The 32 species of conifer trees, for example, is an almost unrivaled level of diversity outside the tropics, Kauffmann said.
He called it the Bigfoot Trail because the region it traverses is also known as a hotspot for alleged encounters with the mythical, ape-like creatures.
It turned out to be a clever marketing ploy for the route, which he would like to see gain official recognition.
“It didn’t gain a lot of steam because of the conifer idea but it gained a lot of steam because of the name,” Kauffmann said. “Everybody loves to think bigfoot is running around in the mountains.”
The Bigfoot was just one of the newly-designed long-distance trails featured at the hiking conference.
Another was the Hot Springs Trail, a 2,421-mile route through California, Nevada and Idaho.
It was designed by a 40-year-old who goes by the name Aria Zoner who, until recently, “was too busy climbing mountains and stuff,” to bother with technology such as mobile phones or computers.
After hiking the Colorado, Arizona and Pacific Crest trails, the latter he’s hiked twice, Zoner was looking for a new experience.
Zoner, who calls himself the Whole Food Hiker, is a nutritionist and hot springs enthusiast and was dismayed by how few places there were to get natural food and soak on most long distance trails.
“I was always looking for where the health food stores were and where the hot springs were, and none of the trails had, really, either one of those,” he said. “I felt like I was lacking and I wanted to come up with a journey for myself.”
So he pieced together a route from the California coast near Santa Barbara to the Canadian border with Idaho.
Unlike many long-distance trails the Hot Springs route goes through towns so it’s easier for hikers to find farmer’s markets and natural food stores where they can refuel their bodies and refill their food supply.
Zoner also designed the route to go by an estimated 93 hot springs areas because, he said, he wanted a trail that would give hikers a chance to rejuvenate as often as possible.
“The hot springs trail takes you places that build you up, you know, healthy places,” he said.
Neither the Bigfoot nor the Hot Springs trail has achieved a national designation.
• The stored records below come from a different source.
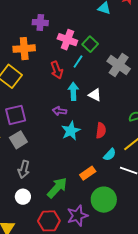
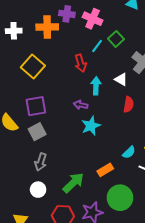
pink cross: (67, 40) -> (93, 19), moved
orange cross: (24, 49) -> (47, 27), moved
cyan line: (78, 62) -> (97, 46), moved
white triangle: (95, 95) -> (121, 79), moved
red semicircle: (101, 130) -> (129, 105), moved

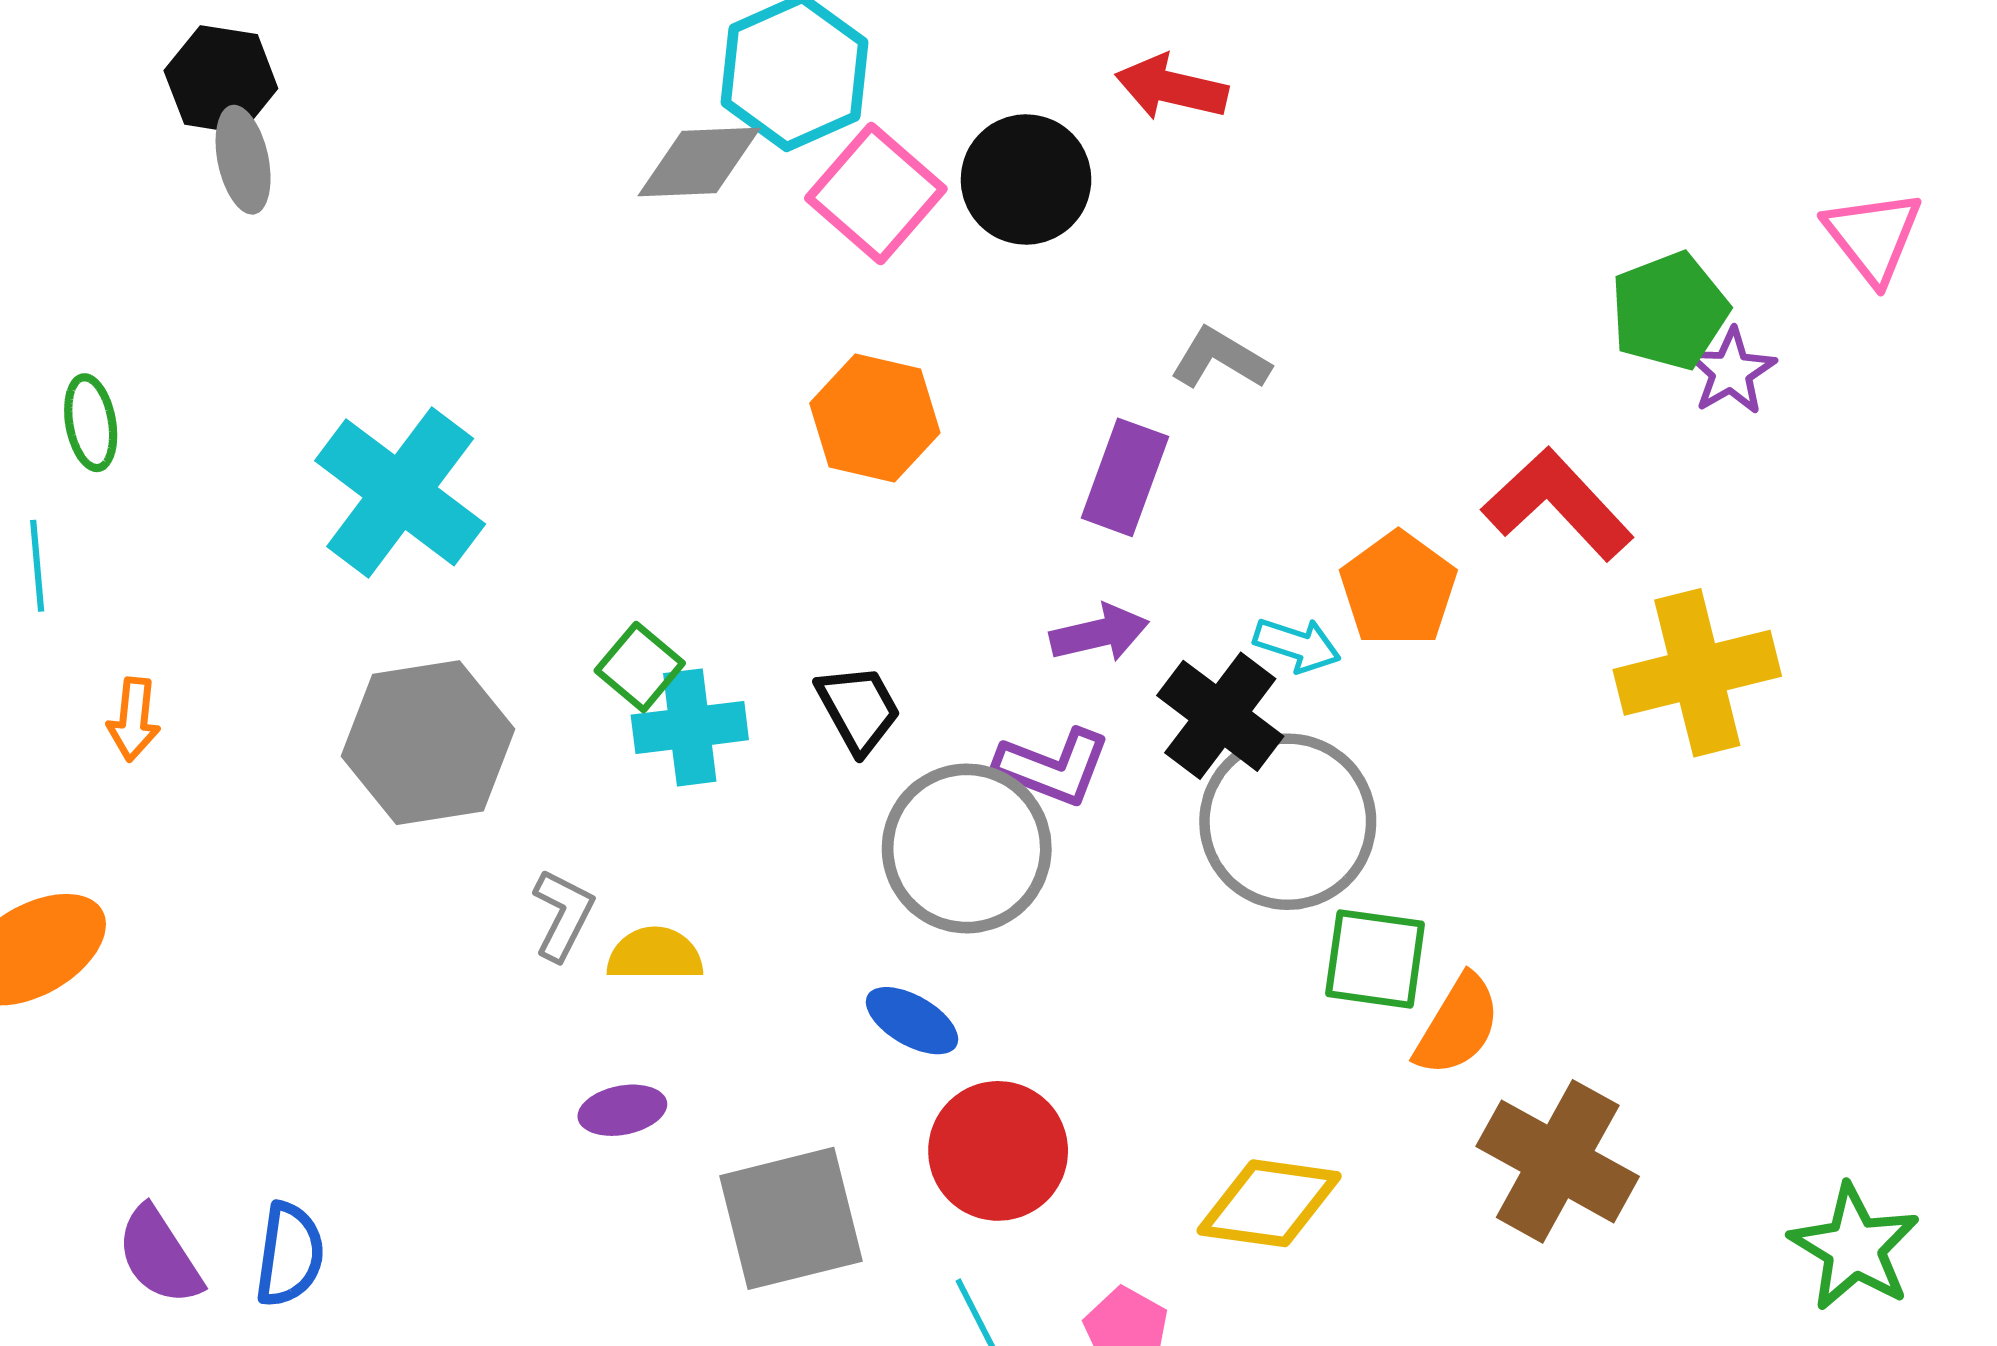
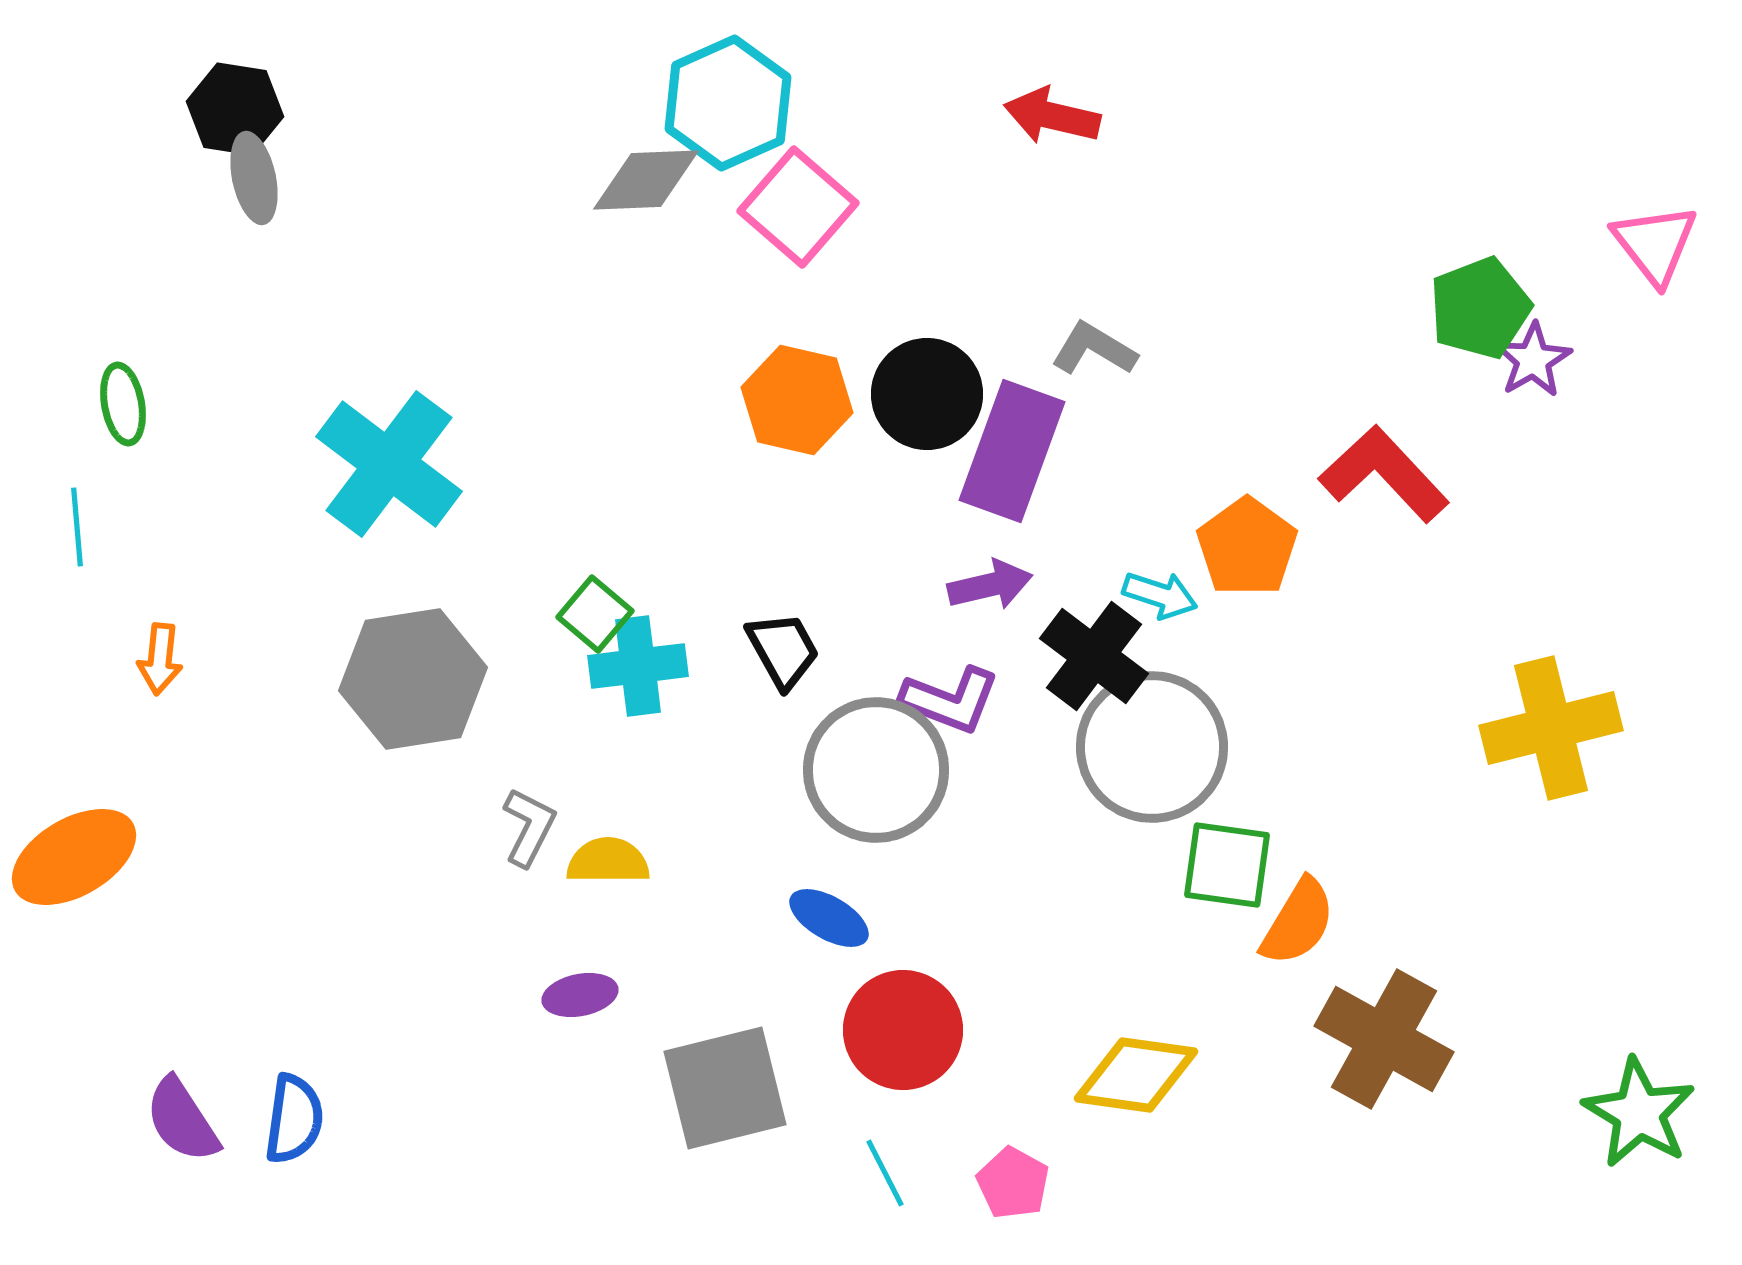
black circle: (1026, 179) -> (927, 394), moved
purple rectangle: (1125, 477) -> (1012, 451), size x1.4
yellow cross: (1697, 673) -> (1551, 728), moved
Trails designated as National Recreation Trails or National Scenic Trails can be eligible for official signage and tend to attract funding and volunteers that can lead to maintenance, improvements and more users.
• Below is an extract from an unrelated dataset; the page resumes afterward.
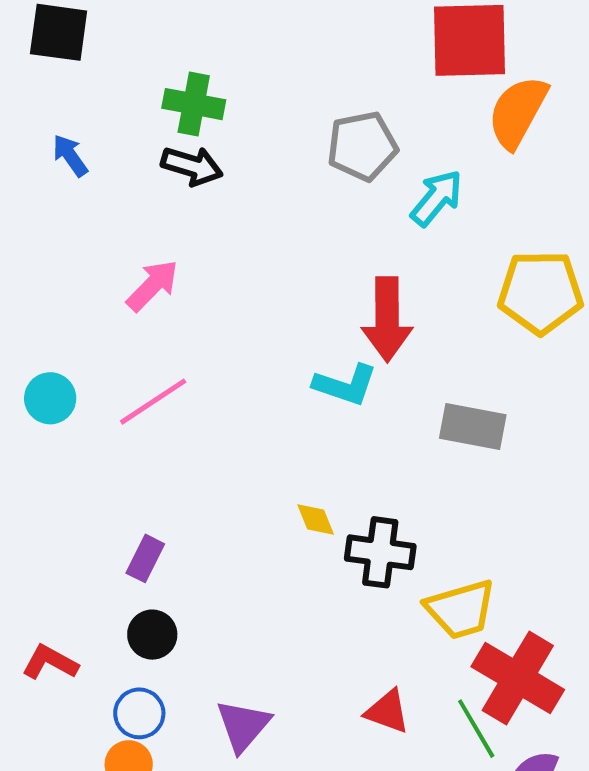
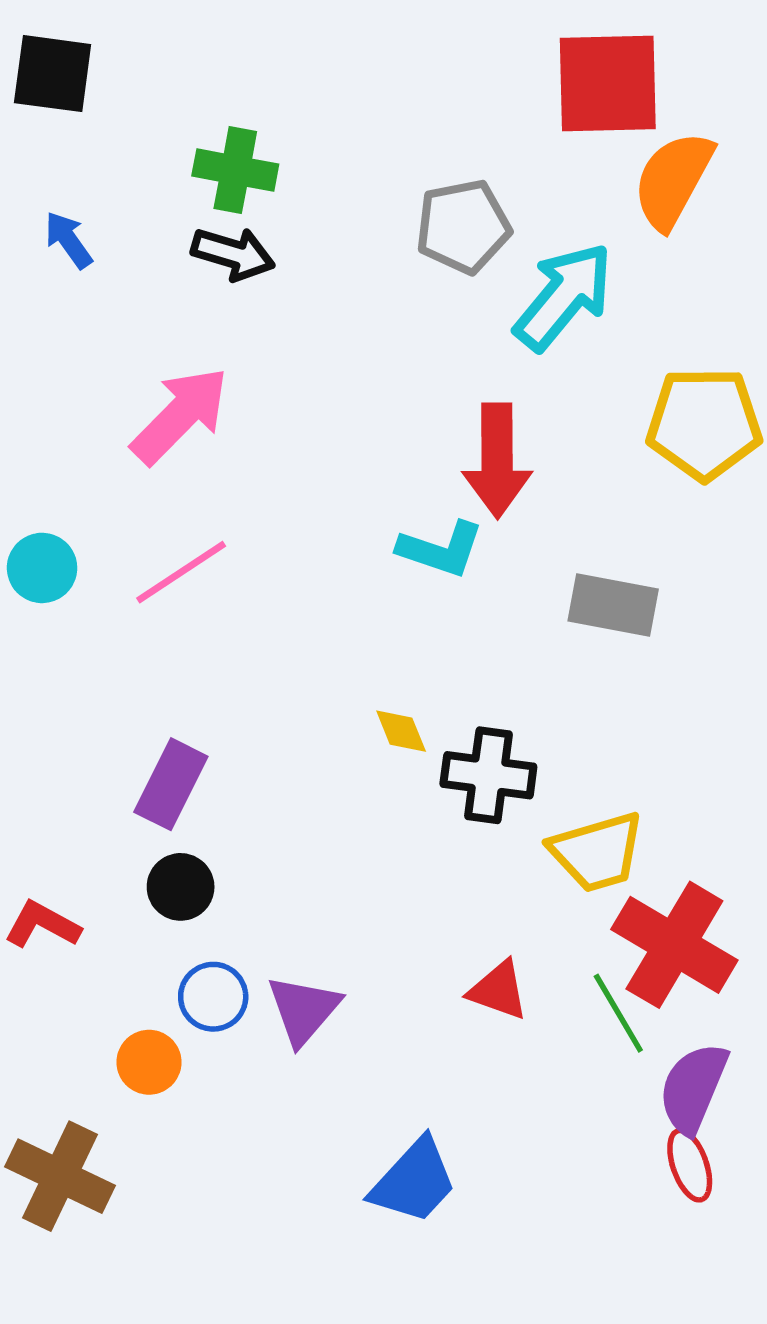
cyan arrow: (437, 198) -> (564, 296), size x1.4
pink arrow: (153, 286) -> (180, 415), size x1.4
purple rectangle: (145, 558) -> (171, 784), size x1.4
blue circle: (139, 713) -> (213, 997), moved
Bigfoot supporters are hopeful a wilderness, rivers and trails proposal will get support from Rep. Jared Huffman, D-Calif., and lead to a potential designation for that route.
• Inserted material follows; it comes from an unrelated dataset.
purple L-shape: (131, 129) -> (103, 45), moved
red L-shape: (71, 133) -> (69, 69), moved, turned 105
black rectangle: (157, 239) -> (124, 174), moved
As for the Hot Springs Trail, Zoner has created a 605-page guidebook he hopes will generate enthusiasm for a future designation.
He’s hopeful people will use the book and discover that the trail, particularly in Nevada where it incorporates the Toiyabe and Ruby crest trails, has many surprises.
Zoner said he found more wild berries, fruit and greens on the route than on any other long distance trail he’s hiked.
During the Nevada portion he also said he saw an abundance of large wildlife, such as bighorn sheep, elk, antelope and mountain lions.
He also got a kick out of the reaction from people he met at a hot spring in the desolate Fish Lake Valley.
It takes several hours to drive to the valley from Reno or Las Vegas and even small towns are few and far between in the area.
Zoner said people he ran into at the isolated springs were shocked to find out he walked there.
“Their heads just exploded, it was just awesome,” he said.